When the business was set up, Sandakan was in the midst of a timber boom and by the time Chai began working in the shop, the regulars there were among the town’s who’s who of the community.
“Hollywood was the first barbershop in Sandakan to be air-conditioned,” said Peter.
He said that after the first group of Shanghainese barbers were brought in to work in the shop, the next ones were from Hong Kong.
Chai said it was not surprising that many timber tycoons would drop by the shop to get their hair trimmed as the office of their association was on the first floor of the building.
Having settled down in Sandakan and raising his family of three children, Chai and three other workers eventually took over the business in the 1980s as the first batch of barbers retired.
Over the years, the Hollywood and Shanghai barbershop has lost some of its glamour. Singapore Road is now what some Sandakan folk consider a rundown corner of the town.

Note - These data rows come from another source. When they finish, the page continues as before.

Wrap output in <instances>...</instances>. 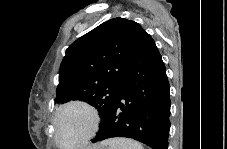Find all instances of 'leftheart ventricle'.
Segmentation results:
<instances>
[{
	"instance_id": "left-heart-ventricle-1",
	"label": "left heart ventricle",
	"mask_w": 227,
	"mask_h": 149,
	"mask_svg": "<svg viewBox=\"0 0 227 149\" xmlns=\"http://www.w3.org/2000/svg\"><path fill=\"white\" fill-rule=\"evenodd\" d=\"M91 118L83 108H70L60 117L58 136L62 144L78 142L90 129Z\"/></svg>"
}]
</instances>
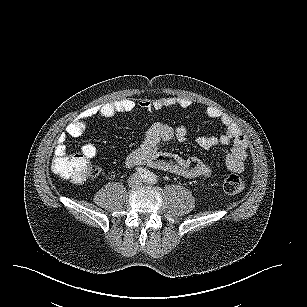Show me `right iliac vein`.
<instances>
[{"mask_svg":"<svg viewBox=\"0 0 307 307\" xmlns=\"http://www.w3.org/2000/svg\"><path fill=\"white\" fill-rule=\"evenodd\" d=\"M135 180H136V177L130 178L129 184H130V185H133V184L135 183Z\"/></svg>","mask_w":307,"mask_h":307,"instance_id":"right-iliac-vein-1","label":"right iliac vein"}]
</instances>
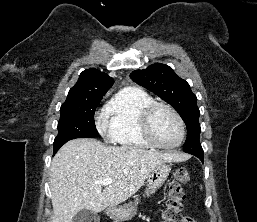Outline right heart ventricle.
I'll return each mask as SVG.
<instances>
[{
  "mask_svg": "<svg viewBox=\"0 0 257 222\" xmlns=\"http://www.w3.org/2000/svg\"><path fill=\"white\" fill-rule=\"evenodd\" d=\"M154 98L139 88H125L110 99L104 107L109 139L126 148L150 149L143 138L140 117Z\"/></svg>",
  "mask_w": 257,
  "mask_h": 222,
  "instance_id": "right-heart-ventricle-1",
  "label": "right heart ventricle"
}]
</instances>
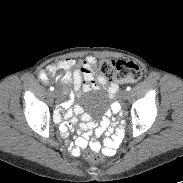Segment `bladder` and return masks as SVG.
Instances as JSON below:
<instances>
[{
    "label": "bladder",
    "instance_id": "bladder-1",
    "mask_svg": "<svg viewBox=\"0 0 183 183\" xmlns=\"http://www.w3.org/2000/svg\"><path fill=\"white\" fill-rule=\"evenodd\" d=\"M109 102L110 99L108 95L102 92H95L86 99L87 108L92 114L104 112L107 109Z\"/></svg>",
    "mask_w": 183,
    "mask_h": 183
}]
</instances>
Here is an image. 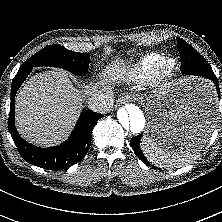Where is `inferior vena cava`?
Masks as SVG:
<instances>
[{"label":"inferior vena cava","instance_id":"obj_1","mask_svg":"<svg viewBox=\"0 0 222 222\" xmlns=\"http://www.w3.org/2000/svg\"><path fill=\"white\" fill-rule=\"evenodd\" d=\"M87 104L90 110L105 114L113 107V96L97 93L88 99Z\"/></svg>","mask_w":222,"mask_h":222}]
</instances>
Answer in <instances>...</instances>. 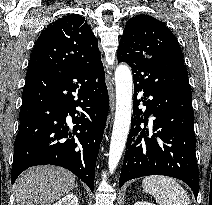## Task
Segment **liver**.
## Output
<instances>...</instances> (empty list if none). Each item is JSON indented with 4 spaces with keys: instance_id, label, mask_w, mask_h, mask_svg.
Masks as SVG:
<instances>
[{
    "instance_id": "obj_1",
    "label": "liver",
    "mask_w": 212,
    "mask_h": 205,
    "mask_svg": "<svg viewBox=\"0 0 212 205\" xmlns=\"http://www.w3.org/2000/svg\"><path fill=\"white\" fill-rule=\"evenodd\" d=\"M75 176L56 166H36L23 172L14 184L17 205H51L73 190Z\"/></svg>"
}]
</instances>
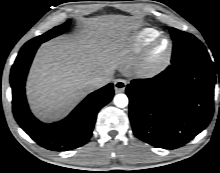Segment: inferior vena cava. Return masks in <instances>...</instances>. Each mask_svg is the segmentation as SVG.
<instances>
[{
  "label": "inferior vena cava",
  "instance_id": "602c4592",
  "mask_svg": "<svg viewBox=\"0 0 220 173\" xmlns=\"http://www.w3.org/2000/svg\"><path fill=\"white\" fill-rule=\"evenodd\" d=\"M112 80H113L112 74L108 73L107 75L104 76L95 77L94 79L91 80L90 83L93 89H98L107 85Z\"/></svg>",
  "mask_w": 220,
  "mask_h": 173
}]
</instances>
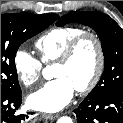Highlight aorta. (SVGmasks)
Wrapping results in <instances>:
<instances>
[{
    "instance_id": "1",
    "label": "aorta",
    "mask_w": 123,
    "mask_h": 123,
    "mask_svg": "<svg viewBox=\"0 0 123 123\" xmlns=\"http://www.w3.org/2000/svg\"><path fill=\"white\" fill-rule=\"evenodd\" d=\"M43 77L47 80H50L53 77L52 71L47 67L42 71ZM57 123H73L72 119L68 116H63L58 119Z\"/></svg>"
}]
</instances>
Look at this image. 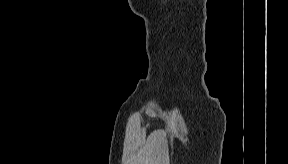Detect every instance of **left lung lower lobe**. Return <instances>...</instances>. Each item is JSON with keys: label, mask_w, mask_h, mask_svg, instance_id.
Returning a JSON list of instances; mask_svg holds the SVG:
<instances>
[{"label": "left lung lower lobe", "mask_w": 288, "mask_h": 164, "mask_svg": "<svg viewBox=\"0 0 288 164\" xmlns=\"http://www.w3.org/2000/svg\"><path fill=\"white\" fill-rule=\"evenodd\" d=\"M227 77H228V79H230V75H229V74H227ZM214 80H215V82L218 81V76H217V75H214ZM210 94H211L212 96H216L214 91H211Z\"/></svg>", "instance_id": "obj_1"}]
</instances>
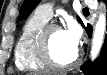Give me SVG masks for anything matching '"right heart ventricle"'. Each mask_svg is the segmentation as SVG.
<instances>
[{
	"instance_id": "right-heart-ventricle-1",
	"label": "right heart ventricle",
	"mask_w": 107,
	"mask_h": 75,
	"mask_svg": "<svg viewBox=\"0 0 107 75\" xmlns=\"http://www.w3.org/2000/svg\"><path fill=\"white\" fill-rule=\"evenodd\" d=\"M47 19L37 12L24 23L14 49V61L21 71L39 72L46 70V66L38 59L34 42L39 31L47 24Z\"/></svg>"
}]
</instances>
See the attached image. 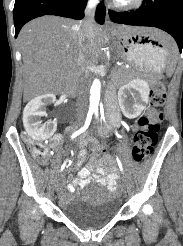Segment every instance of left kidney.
I'll return each mask as SVG.
<instances>
[{
  "instance_id": "5707ae66",
  "label": "left kidney",
  "mask_w": 183,
  "mask_h": 246,
  "mask_svg": "<svg viewBox=\"0 0 183 246\" xmlns=\"http://www.w3.org/2000/svg\"><path fill=\"white\" fill-rule=\"evenodd\" d=\"M149 84L143 79H133L118 91L122 113L130 119L138 117L145 109L149 98Z\"/></svg>"
}]
</instances>
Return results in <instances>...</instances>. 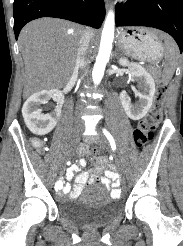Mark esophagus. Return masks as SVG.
Instances as JSON below:
<instances>
[{
    "label": "esophagus",
    "instance_id": "34e87169",
    "mask_svg": "<svg viewBox=\"0 0 183 246\" xmlns=\"http://www.w3.org/2000/svg\"><path fill=\"white\" fill-rule=\"evenodd\" d=\"M104 1H105L106 5L108 6L110 3V0H104Z\"/></svg>",
    "mask_w": 183,
    "mask_h": 246
}]
</instances>
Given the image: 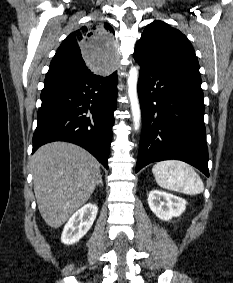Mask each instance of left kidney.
<instances>
[{"label": "left kidney", "mask_w": 233, "mask_h": 283, "mask_svg": "<svg viewBox=\"0 0 233 283\" xmlns=\"http://www.w3.org/2000/svg\"><path fill=\"white\" fill-rule=\"evenodd\" d=\"M151 211L161 220L169 221L172 217L180 216L186 209V201L178 196L152 190L148 196Z\"/></svg>", "instance_id": "obj_1"}]
</instances>
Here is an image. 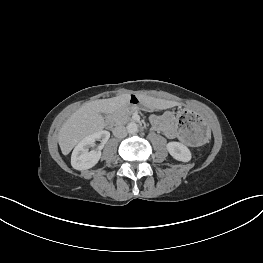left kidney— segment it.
Wrapping results in <instances>:
<instances>
[{
  "instance_id": "left-kidney-1",
  "label": "left kidney",
  "mask_w": 263,
  "mask_h": 263,
  "mask_svg": "<svg viewBox=\"0 0 263 263\" xmlns=\"http://www.w3.org/2000/svg\"><path fill=\"white\" fill-rule=\"evenodd\" d=\"M169 154L176 160L188 162L191 160V152L187 146L180 142H169L167 144Z\"/></svg>"
}]
</instances>
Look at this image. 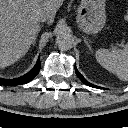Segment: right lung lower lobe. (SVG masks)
Returning a JSON list of instances; mask_svg holds the SVG:
<instances>
[{
  "instance_id": "right-lung-lower-lobe-1",
  "label": "right lung lower lobe",
  "mask_w": 128,
  "mask_h": 128,
  "mask_svg": "<svg viewBox=\"0 0 128 128\" xmlns=\"http://www.w3.org/2000/svg\"><path fill=\"white\" fill-rule=\"evenodd\" d=\"M39 70H40V57L38 58L37 63L35 64L33 69L30 72H28L26 75L11 80L0 78V84L15 86V85L28 83L39 73Z\"/></svg>"
}]
</instances>
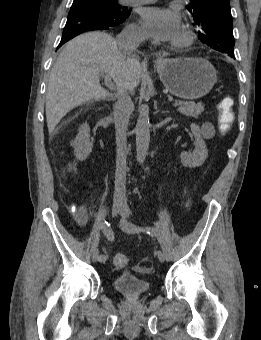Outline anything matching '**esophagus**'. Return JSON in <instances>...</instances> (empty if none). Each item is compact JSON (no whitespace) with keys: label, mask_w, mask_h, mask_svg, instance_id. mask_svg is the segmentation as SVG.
Wrapping results in <instances>:
<instances>
[{"label":"esophagus","mask_w":261,"mask_h":340,"mask_svg":"<svg viewBox=\"0 0 261 340\" xmlns=\"http://www.w3.org/2000/svg\"><path fill=\"white\" fill-rule=\"evenodd\" d=\"M155 55H156V61L157 62H161L162 61V57L158 53H156Z\"/></svg>","instance_id":"obj_1"}]
</instances>
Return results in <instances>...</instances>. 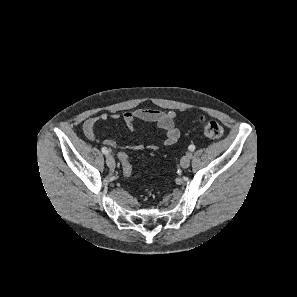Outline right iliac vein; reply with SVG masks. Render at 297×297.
Listing matches in <instances>:
<instances>
[{
    "mask_svg": "<svg viewBox=\"0 0 297 297\" xmlns=\"http://www.w3.org/2000/svg\"><path fill=\"white\" fill-rule=\"evenodd\" d=\"M106 163L109 168H111V169L115 168V165H116L115 160L111 155H107Z\"/></svg>",
    "mask_w": 297,
    "mask_h": 297,
    "instance_id": "right-iliac-vein-1",
    "label": "right iliac vein"
}]
</instances>
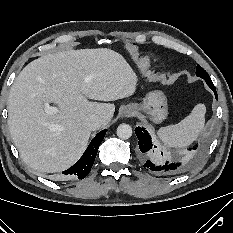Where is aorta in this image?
Returning a JSON list of instances; mask_svg holds the SVG:
<instances>
[{
	"mask_svg": "<svg viewBox=\"0 0 233 233\" xmlns=\"http://www.w3.org/2000/svg\"><path fill=\"white\" fill-rule=\"evenodd\" d=\"M132 135V128L128 124H120L117 128V136L121 139H128Z\"/></svg>",
	"mask_w": 233,
	"mask_h": 233,
	"instance_id": "1",
	"label": "aorta"
}]
</instances>
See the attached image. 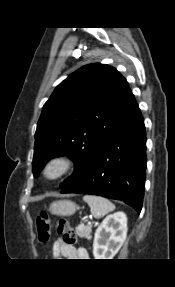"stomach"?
<instances>
[{
  "label": "stomach",
  "mask_w": 175,
  "mask_h": 287,
  "mask_svg": "<svg viewBox=\"0 0 175 287\" xmlns=\"http://www.w3.org/2000/svg\"><path fill=\"white\" fill-rule=\"evenodd\" d=\"M49 210L57 216H70L77 210V205L70 200H58L51 203Z\"/></svg>",
  "instance_id": "0dacf381"
}]
</instances>
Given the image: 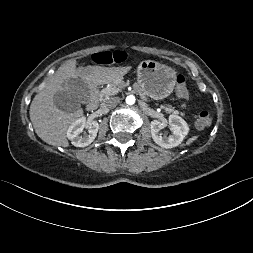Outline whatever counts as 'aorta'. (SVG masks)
Here are the masks:
<instances>
[{
	"label": "aorta",
	"instance_id": "aorta-1",
	"mask_svg": "<svg viewBox=\"0 0 253 253\" xmlns=\"http://www.w3.org/2000/svg\"><path fill=\"white\" fill-rule=\"evenodd\" d=\"M135 101H136V99H135V97L133 95H129V96L126 97V103L128 105L134 104Z\"/></svg>",
	"mask_w": 253,
	"mask_h": 253
}]
</instances>
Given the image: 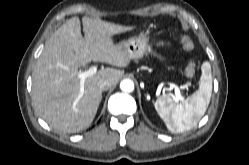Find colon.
<instances>
[{
  "label": "colon",
  "instance_id": "5ec220e1",
  "mask_svg": "<svg viewBox=\"0 0 249 165\" xmlns=\"http://www.w3.org/2000/svg\"><path fill=\"white\" fill-rule=\"evenodd\" d=\"M181 42L183 47L188 51H191L194 48L192 40L187 36H181ZM195 73H196L195 62L191 60L188 62L186 66L185 74L188 78H193L195 76Z\"/></svg>",
  "mask_w": 249,
  "mask_h": 165
}]
</instances>
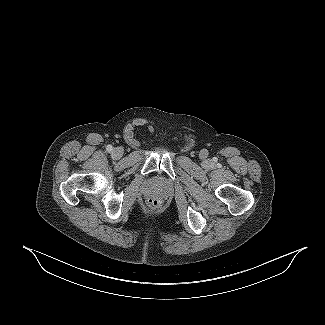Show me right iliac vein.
<instances>
[{
    "label": "right iliac vein",
    "instance_id": "63e3f726",
    "mask_svg": "<svg viewBox=\"0 0 325 325\" xmlns=\"http://www.w3.org/2000/svg\"><path fill=\"white\" fill-rule=\"evenodd\" d=\"M123 151L121 148H114L112 151V157L114 159H119L122 157Z\"/></svg>",
    "mask_w": 325,
    "mask_h": 325
}]
</instances>
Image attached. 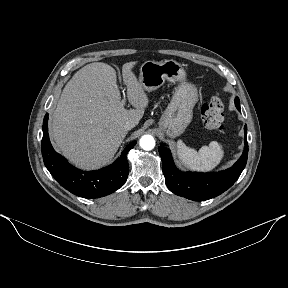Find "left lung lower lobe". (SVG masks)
<instances>
[{"label":"left lung lower lobe","mask_w":288,"mask_h":288,"mask_svg":"<svg viewBox=\"0 0 288 288\" xmlns=\"http://www.w3.org/2000/svg\"><path fill=\"white\" fill-rule=\"evenodd\" d=\"M240 111V102L235 101ZM245 148L239 160L229 169L217 173L181 172L172 160L171 152L164 144L158 147L165 182L170 191L178 196L194 201L214 198L230 188L245 168L248 157L247 126H244Z\"/></svg>","instance_id":"left-lung-lower-lobe-1"}]
</instances>
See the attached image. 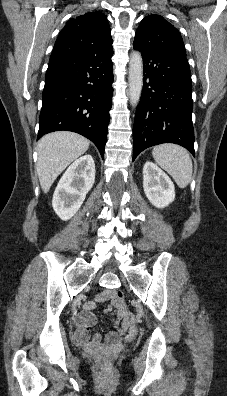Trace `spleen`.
<instances>
[{
  "mask_svg": "<svg viewBox=\"0 0 227 396\" xmlns=\"http://www.w3.org/2000/svg\"><path fill=\"white\" fill-rule=\"evenodd\" d=\"M159 166L167 171L180 188H185L192 179V160L187 150L176 144H161L152 151Z\"/></svg>",
  "mask_w": 227,
  "mask_h": 396,
  "instance_id": "3e777b00",
  "label": "spleen"
}]
</instances>
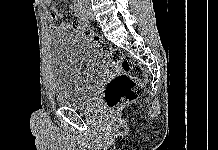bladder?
<instances>
[{"label": "bladder", "mask_w": 218, "mask_h": 150, "mask_svg": "<svg viewBox=\"0 0 218 150\" xmlns=\"http://www.w3.org/2000/svg\"><path fill=\"white\" fill-rule=\"evenodd\" d=\"M57 67L54 98L62 107L82 108L90 103L114 64L86 38L60 31L52 41Z\"/></svg>", "instance_id": "31cf9c89"}]
</instances>
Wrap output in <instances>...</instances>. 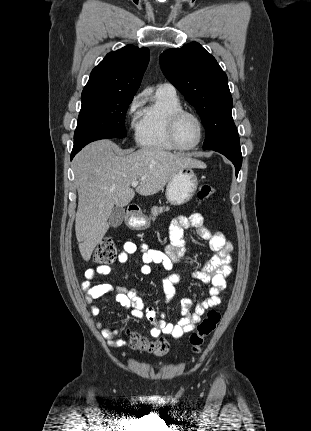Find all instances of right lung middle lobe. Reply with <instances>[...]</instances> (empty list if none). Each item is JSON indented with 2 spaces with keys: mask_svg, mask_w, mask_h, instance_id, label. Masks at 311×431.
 <instances>
[{
  "mask_svg": "<svg viewBox=\"0 0 311 431\" xmlns=\"http://www.w3.org/2000/svg\"><path fill=\"white\" fill-rule=\"evenodd\" d=\"M133 97L110 92H82L74 141L93 135L126 137L125 115Z\"/></svg>",
  "mask_w": 311,
  "mask_h": 431,
  "instance_id": "dd1d6c3e",
  "label": "right lung middle lobe"
}]
</instances>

The shop has seen the number of seats reduced from eight to three although Chai is the only barber there.
The women’s hair salon had shuttered more than a decade ago and the premises rented out to successive tenants.
“I don’t really need to do this but I keep this going so that I have something to do,” said the grandfather of five.
Asked about the future of his shop, Chai shrugged and said: “I’ll just keep opening for as long as I can.”